(Transcribed page contents)

───

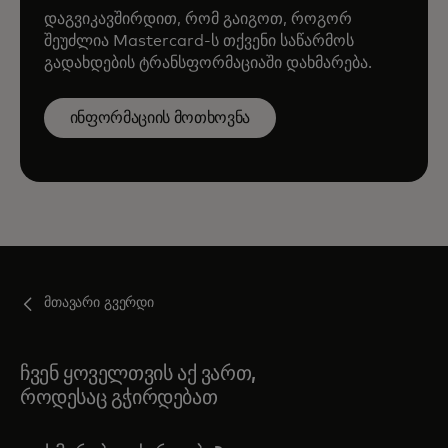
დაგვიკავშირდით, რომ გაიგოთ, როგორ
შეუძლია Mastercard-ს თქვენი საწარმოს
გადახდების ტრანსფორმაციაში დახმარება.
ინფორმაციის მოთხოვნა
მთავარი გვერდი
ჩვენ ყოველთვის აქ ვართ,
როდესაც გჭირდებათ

───

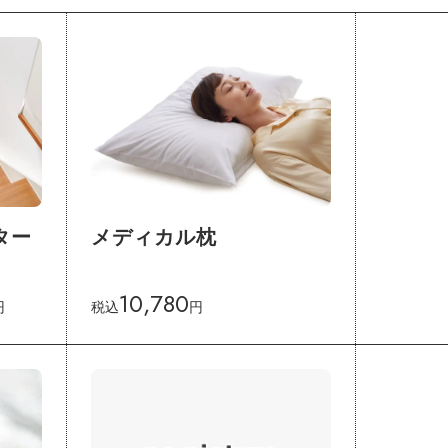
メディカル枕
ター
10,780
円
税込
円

───

Within the data above, the span starting at the line containing "შეუძლია Mastercard-ს თქვენი საწარმოს" and ending at the line containing "როდესაც გჭირდებათ" is to be retyped exactly, with no other lines.

შეუძლია Mastercard-ს თქვენი საწარმოს
გადახდების ტრანსფორმაციაში დახმარება.
ინფორმაციის მოთხოვნა
მთავარი გვერდი
ჩვენ ყოველთვის აქ ვართ,
როდესაც გჭირდებათ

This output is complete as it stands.